Motivation behind the question: People often mention Debate as a promising alignment technique. For example, the AI Safety Fundamentals curriculum features it quite prominently. But I think there is a lack of consensus on "as far as the proposal is concerned, how is Debate actually meant to be used"? (For example, do we apply it during deployment, as a way of checking the safety of solutions proposed by other systems? Or do we use it during deployment, to generate solutions? Or do we use it to generate training data?) And as far as I know, of all the existing work, only the Nov 2023 paper addresses my questions, and it only answers (Q2). But I am not sure to what extent is the answer given there canonical. So I am interested in knowing the opinions of people who currently endorse Debate.

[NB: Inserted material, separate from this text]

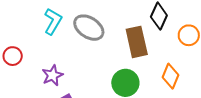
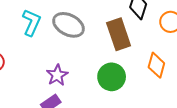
purple star: (52, 75) -> (57, 75), moved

Illustrating what I mean by the questions: If I were to answer the questions 1-3 for RLHF, I could for example say that:
(1) RLFH is meant for turning a neural network trained for next-token prediction into, for example, an agent that acts as a chatbot and gives helpful, honest, and lawsuit-less answers.
(2) RLHF is used for generating training (or fine-tuning) data (or signal).
(3) Seems pretty good for this purpose, for roughly <=human-level AIs.
I think there is an important lack of clarity and shared understanding regarding how people intend to use AI-Safety-via-Debate-style approaches. So I think it would be helpful if there were some people --- who either (i) work on Debate or (ii) believe that Debate is promising --- who could give their answers to the following three questions:
What problem is it supposed to be solving?
(EG, to generate training data for imitation learning? During deployment, to generate solutions to tasks? During deployment, to check answers produced by other models?)
Disclaimers: Please don't answer 1-2 without also commenting on 3. Also, note that this isn't a "I didn't understand the relevant papers, please explain" question -- I studied those, and still have this question. Further clarifications in a comment.